No Diário Clínico de 1932, Ferenczi refere-se à insensibilidade do analista que podemos considerar como uma defesa nossa, que quando utilizada, poderá nos impedir de sermos afetados e consequentemente deixamos de afetar nossos analisandos no encontro clínico.
Em Elasticidade da Técnica Psicanalítica, Ferenczi retoma uma formulação importantíssima de Freud, até então não devidamente valorizada: a de que uma interpretação cometida sem tato é não apenas inócua, mas efetivamente patogênica. Segundo Kupermann:
“Ferenczi remete o tato, cujo sentido Freud não chegou a aprofundar, à faculdade da empatia (Einfuhlung), até então explorada apenas no terreno da investigação estética, e cuja tradução literal seria “sentir dentro” […] é a compreensão do campo transferencial como um plano de compartilhamento afetivo que, por meio do encontro lúdico, favorece a produção de sentidos para as experiências de cada um dos parceiros da análise. Se o analista se dispuser a ser usado como um “joão-teimoso”, e se oferecer como suporte das mais intensas manifestações afetivas previstas pela transferência, será recompensado com o ultrapassamento de muitas das resistências objetivas, impostas pelo tratamento-padrão. Assim, a inovação de Ferenczi segundo a sua própria avaliação, foi resgatar da regra fundamental, a dimensão de liberdade.”
Para efeito terapêutico, a psicanálise, privilegia a singularidade de cada analisando e a dignidade de seu sofrimento. A interpretação excessiva, privilegiando o inteligível e não as vivências afetivas, pode inibir as manifestações regressivas.

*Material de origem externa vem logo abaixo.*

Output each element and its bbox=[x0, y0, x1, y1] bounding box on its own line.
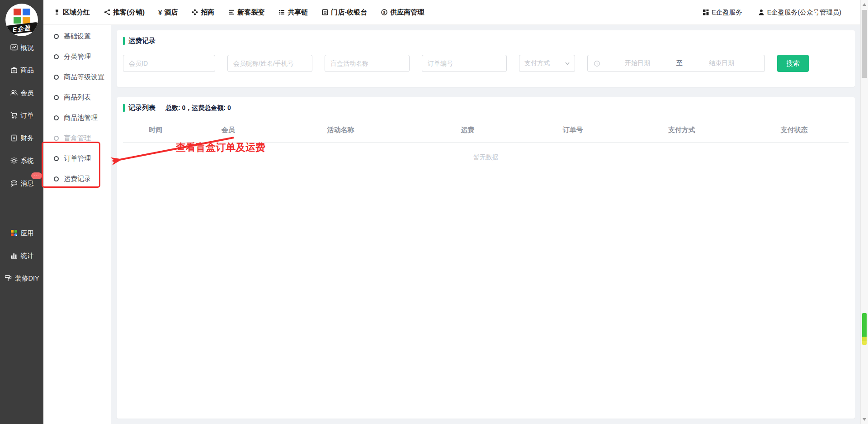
topnav-item-hotel[interactable]: ¥ 酒店 bbox=[158, 8, 178, 17]
topnav-item-region-dividend[interactable]: 区域分红 bbox=[53, 8, 90, 17]
records-title-wrap: 记录列表 bbox=[123, 104, 156, 112]
column-header-pay-status: 支付状态 bbox=[740, 126, 849, 134]
orders-icon bbox=[10, 111, 18, 119]
primary-nav: 概况 商品 会员 订单 ¥ 财务 系统 消息 ··· bbox=[0, 36, 43, 195]
freight-records-page: { "logo": { "text": "E企盈" }, "topnav": {… bbox=[0, 0, 868, 424]
sidebar-item-label: 订单 bbox=[21, 111, 34, 120]
order-no-input[interactable] bbox=[422, 55, 507, 72]
sidebar-item-label: 系统 bbox=[21, 157, 34, 165]
records-title: 记录列表 bbox=[128, 104, 156, 112]
member-info-input[interactable] bbox=[227, 55, 312, 72]
table-header-row: 时间 会员 活动名称 运费 订单号 支付方式 支付状态 bbox=[123, 126, 849, 143]
scrollbar-green-marker bbox=[862, 313, 867, 345]
column-header-activity: 活动名称 bbox=[268, 126, 413, 134]
column-header-pay-method: 支付方式 bbox=[623, 126, 740, 134]
goods-icon bbox=[10, 66, 18, 74]
submenu-item-label: 订单管理 bbox=[64, 154, 91, 163]
topnav-item-store-cashier[interactable]: 门店-收银台 bbox=[321, 8, 367, 17]
primary-sidebar: E企盈 概况 商品 会员 订单 ¥ 财务 系统 消息 ··· bbox=[0, 0, 43, 424]
lines-icon bbox=[228, 9, 235, 16]
records-summary: 总数: 0，运费总金额: 0 bbox=[165, 104, 231, 112]
submenu-item-freight-records[interactable]: 运费记录 bbox=[43, 169, 111, 189]
circle-icon bbox=[54, 34, 59, 39]
member-id-input[interactable] bbox=[123, 55, 215, 72]
main-content: 运费记录 支付方式 开始日期 至 结束日期 搜索 记录列表 bbox=[111, 25, 860, 424]
app-logo[interactable]: E企盈 bbox=[5, 4, 38, 36]
column-header-member: 会员 bbox=[188, 126, 268, 134]
top-bar: 区域分红 推客(分销) ¥ 酒店 招商 新客裂变 共享链 门店-收银台 S 供应… bbox=[43, 0, 860, 25]
sidebar-item-apps[interactable]: 应用 bbox=[0, 222, 43, 244]
sidebar-item-goods[interactable]: 商品 bbox=[0, 59, 43, 81]
scrollbar-thumb[interactable] bbox=[862, 10, 867, 78]
circle-icon bbox=[54, 115, 59, 120]
members-icon bbox=[10, 89, 18, 97]
message-badge: ··· bbox=[31, 172, 42, 179]
empty-state-text: 暂无数据 bbox=[123, 153, 849, 162]
filter-card: 运费记录 支付方式 开始日期 至 结束日期 搜索 bbox=[117, 30, 855, 87]
submenu-item-goods-level-settings[interactable]: 商品等级设置 bbox=[43, 67, 111, 87]
sidebar-item-system[interactable]: 系统 bbox=[0, 149, 43, 172]
module-nav: 区域分红 推客(分销) ¥ 酒店 招商 新客裂变 共享链 门店-收银台 S 供应… bbox=[53, 8, 424, 17]
sidebar-item-orders[interactable]: 订单 bbox=[0, 104, 43, 127]
service-entry[interactable]: E企盈服务 bbox=[702, 8, 742, 17]
stats-icon bbox=[10, 252, 18, 260]
date-separator: 至 bbox=[675, 59, 684, 67]
service-entry-label: E企盈服务 bbox=[712, 8, 742, 17]
search-button[interactable]: 搜索 bbox=[777, 55, 809, 72]
sidebar-item-label: 装修DIY bbox=[15, 274, 39, 283]
scrollbar[interactable] bbox=[860, 0, 868, 424]
topnav-item-label: 推客(分销) bbox=[113, 8, 145, 17]
sidebar-item-label: 会员 bbox=[21, 89, 34, 97]
column-header-time: 时间 bbox=[123, 126, 188, 134]
submenu-item-goods-pool[interactable]: 商品池管理 bbox=[43, 108, 111, 128]
submenu: 基础设置 分类管理 商品等级设置 商品列表 商品池管理 盲盒管理 订单管理 运费… bbox=[43, 25, 111, 424]
share-icon bbox=[104, 9, 111, 16]
topnav-item-share-chain[interactable]: 共享链 bbox=[278, 8, 308, 17]
sidebar-item-diy[interactable]: 装修DIY bbox=[0, 267, 43, 290]
topnav-item-label: 招商 bbox=[201, 8, 214, 17]
topnav-item-label: 新客裂变 bbox=[237, 8, 264, 17]
submenu-item-order-management[interactable]: 订单管理 bbox=[43, 148, 111, 169]
account-menu[interactable]: E企盈服务(公众号管理员) bbox=[758, 8, 841, 17]
submenu-item-label: 商品列表 bbox=[64, 93, 91, 102]
sidebar-item-label: 概况 bbox=[21, 43, 34, 52]
topnav-item-investment[interactable]: 招商 bbox=[191, 8, 214, 17]
circle-icon bbox=[54, 176, 59, 181]
page-title: 运费记录 bbox=[128, 37, 156, 45]
topnav-item-supplier[interactable]: S 供应商管理 bbox=[381, 8, 424, 17]
submenu-item-category-management[interactable]: 分类管理 bbox=[43, 47, 111, 67]
yen-icon: ¥ bbox=[158, 9, 162, 16]
submenu-item-label: 基础设置 bbox=[64, 32, 91, 41]
topnav-item-distribution[interactable]: 推客(分销) bbox=[104, 8, 145, 17]
sidebar-item-messages[interactable]: 消息 ··· bbox=[0, 172, 43, 195]
pay-method-placeholder: 支付方式 bbox=[524, 59, 550, 67]
scrollbar-up-arrow[interactable] bbox=[863, 3, 866, 6]
sidebar-item-stats[interactable]: 统计 bbox=[0, 244, 43, 267]
pay-method-select[interactable]: 支付方式 bbox=[519, 55, 575, 72]
grid-icon bbox=[702, 9, 709, 16]
activity-name-input[interactable] bbox=[325, 55, 410, 72]
date-end-placeholder: 结束日期 bbox=[684, 59, 759, 67]
submenu-item-label: 盲盒管理 bbox=[64, 134, 91, 143]
submenu-item-label: 分类管理 bbox=[64, 52, 91, 61]
submenu-item-label: 商品等级设置 bbox=[64, 73, 104, 81]
scrollbar-down-arrow[interactable] bbox=[863, 418, 866, 421]
submenu-item-goods-list[interactable]: 商品列表 bbox=[43, 87, 111, 108]
topnav-item-label: 门店-收银台 bbox=[331, 8, 367, 17]
sidebar-item-overview[interactable]: 概况 bbox=[0, 36, 43, 59]
trophy-icon bbox=[53, 9, 61, 16]
submenu-item-blindbox-management[interactable]: 盲盒管理 bbox=[43, 128, 111, 148]
date-range-picker[interactable]: 开始日期 至 结束日期 bbox=[587, 55, 765, 72]
circle-icon bbox=[54, 54, 59, 59]
store-icon bbox=[321, 9, 329, 16]
topnav-item-new-customer[interactable]: 新客裂变 bbox=[228, 8, 264, 17]
submenu-item-basic-settings[interactable]: 基础设置 bbox=[43, 26, 111, 47]
title-bar-icon bbox=[123, 37, 125, 45]
sidebar-item-label: 商品 bbox=[21, 66, 34, 75]
sidebar-item-finance[interactable]: ¥ 财务 bbox=[0, 127, 43, 149]
submenu-item-label: 运费记录 bbox=[64, 175, 91, 183]
user-icon bbox=[758, 9, 765, 16]
sidebar-item-members[interactable]: 会员 bbox=[0, 81, 43, 104]
topnav-item-label: 区域分红 bbox=[63, 8, 90, 17]
diy-icon bbox=[4, 274, 12, 282]
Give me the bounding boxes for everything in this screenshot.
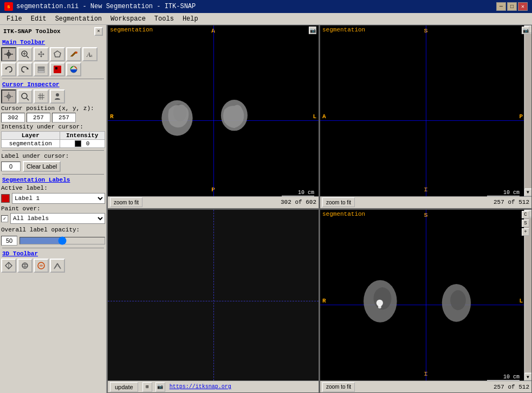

Coube a Ferenczi formular a necessidade do acolhimento do infantil em análise. Em Análises de crianças com adultos, texto de 1931, ele nos mostra que em vez de falar DA criança que habita o analisando via interpretação, seria preciso falar COM a criança que aparece em cada sujeito, dando voz ao aforisma com o qual me propus trabalhar neste artigo.
“NAS HORAS GRAVES, OS OLHOS FICAM CEGOS;
É PRECISO, ENTÃO, ENXERGAR COM O CORAÇÃO.”